In Southern Standard British English, also know as RP, there are two highish, frontish unrounded vowels: the FLEECE and KIT vowels, /i:/ and /ɪ/. The former is the vowel heard in the word fleece, the latter the vowel heard in kit.
Speakers use one of these two vowels in certain weak, unstressed, open syllables (i.e. ones without a final consonant), for example in the last syllable of the word happy or the first syllable of delineate. Very old speakers favour /ɪ/ and younger speakers /i:/. John Well's innovation for the transcription of such words in dictionaries, and particularly for the benefit of EFL users, was to use the symbol /i/ for the vowel in such positions. It signifies that the vowel may be either a KIT or a FLEECE vowel. It does not signify a short vowel of the FLEECE quality, and it does not represent a third i-type phoneme in addition to KIT and FLEECE.

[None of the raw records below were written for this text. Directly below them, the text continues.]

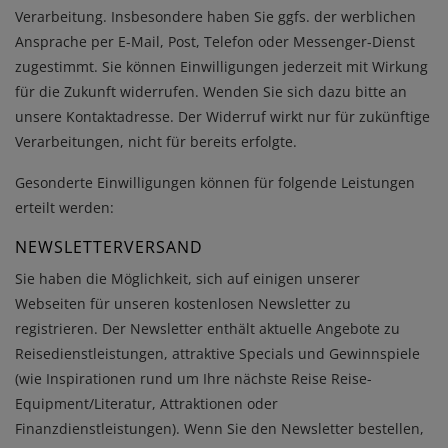
Verarbeitung. Insbesondere haben Sie ggfs. der werblichen
Ansprache per E-Mail, Post, Telefon oder Messenger-Dienst
zugestimmt. Sie können Einwilligungen jederzeit mit Wirkung
für die Zukunft widerrufen. Wenden Sie sich dazu bitte an
unsere Kontaktadresse. Der Widerruf wirkt nur für zukünftige
Verarbeitungen, nicht für bereits erfolgte.
Gesonderte Einwilligungen können für folgende Leistungen
erteilt werden:
NEWSLETTERVERSAND
Sie haben die Möglichkeit, sich auf einigen unserer
Webseiten für unseren kostenlosen Newsletter zu
registrieren. Der Newsletter enthält aktuelle Angebote zu
Reisedienstleistungen, attraktive Specials und Gewinnspiele
(wie Inspirationen rund um Ihre nächste Reise Reise-
Equipment/Literatur, Attraktionen oder
Finanzdienstleistungen). Wenn Sie den Newsletter bestellen,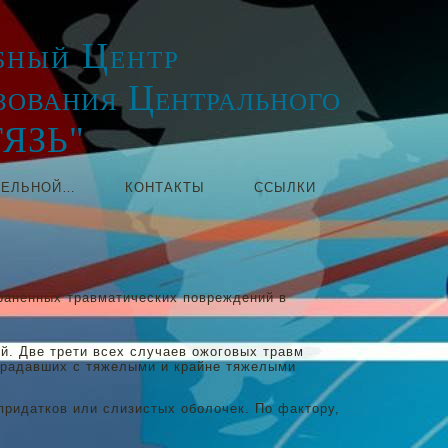
ный Центр
зования Центрального
ТЯЗЬ"
ТЕЛЬНОЙ…
КОНТАКТЫ
ССЫЛКИ
раненных травматических повреждений в
й. Две трети всех случаев ожоговых травм
страдавших с тяжелыми и крайне тяжелыми
придатков или слизистых оболочек. По фактору,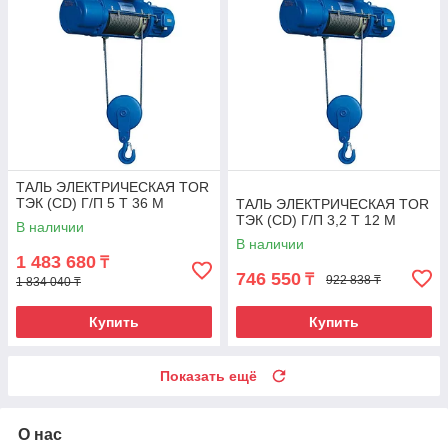
ТАЛЬ ЭЛЕКТРИЧЕСКАЯ TOR
ТЭК (CD) Г/П 5 Т 36 М
ТАЛЬ ЭЛЕКТРИЧЕСКАЯ TOR
ТЭК (CD) Г/П 3,2 Т 12 М
В наличии
В наличии
1 483 680
₸
746 550
₸
922 838 ₸
1 834 040 ₸
Купить
Купить
Показать ещё
О нас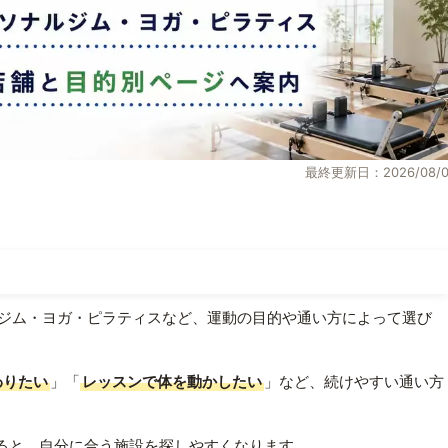
最終更新日：2026/08/0
ジム・ヨガ・ピラティスなど、運動の目的や通い方によって選び
わりたい
」「
レッスンで体を動かしたい
」など、続けやすい通い方
ると、自分に合う施設を探しやすくなります。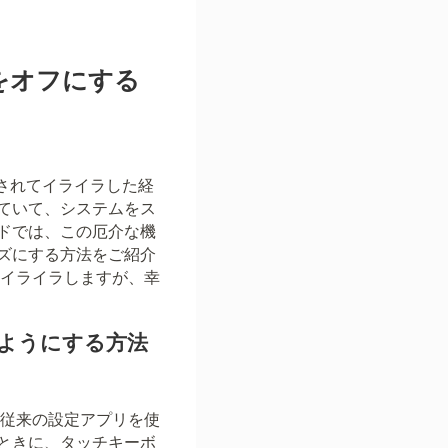
ドをオフにする
示されてイライラした経
ていて、システムをス
ドでは、この厄介な機
ズにする方法をご紹介
しイライラしますが、幸
いようにする方法
は従来の設定アプリを使
ときに、タッチキーボ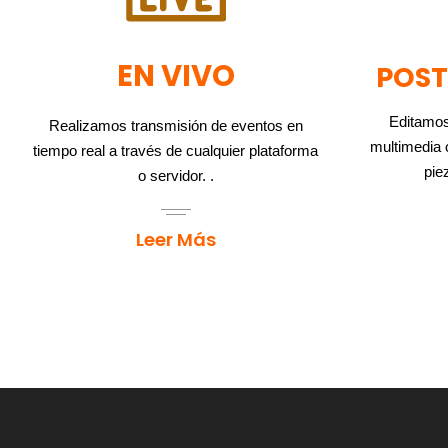
EN VIVO
POS
Editamos
Realizamos transmisión de eventos en
multimedia c
tiempo real a través de cualquier plataforma
piez
o servidor. .
Leer Más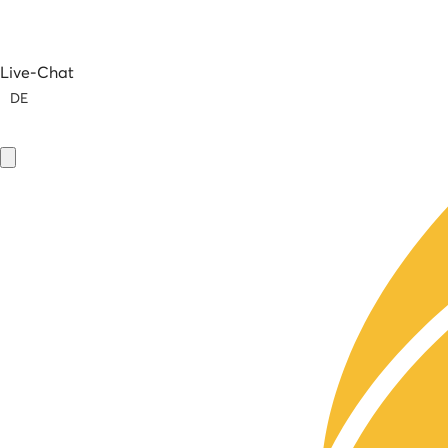
Live-Chat
DE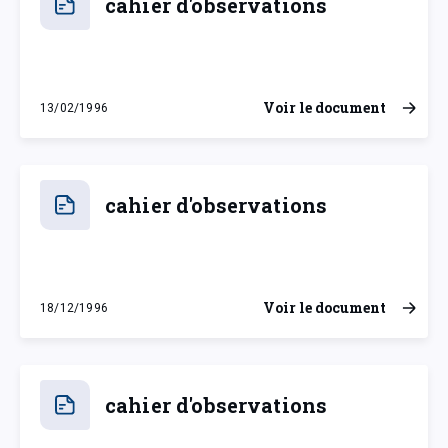
cahier d'observations
Voir le document
13/02/1996
mardi 13 février 1996
cahier d'observations
Voir le document
18/12/1996
mercredi 18 décembre 1996
cahier d'observations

Here is what John Wells had to say in one of his blogs on this topic:
The symbol i does not mean “neither long nor short”. It means that RP traditionally has lax ɪ in these positions, but that many speakers nowadays use a tense vowel like iː. Therefore the EFL learner may use one or the other indifferently in these cases, because it does not make any difference whether the vowel is tense or lax. See further the discussion in LPD under "Neutralization" (p. 539 in the third edition).
In LPD I use the symbol i in those cases where some people have a tense vowel in place of the traditional RP lax vowel: namely, in weak positions that are
(a) word-final, as happy, coffee, valley,
(b) prevocalic, as various, euphoria,
(c) in the unstressed prefixes be-, de-, pre-, re- and certain word-like combining forms such as poly-.
The LPD there is the Longman Pronunciation Dictionary. John Wells was aware of the confusion this innovation caused and in several posts he mentions that "It seemed like a good idea at the time!"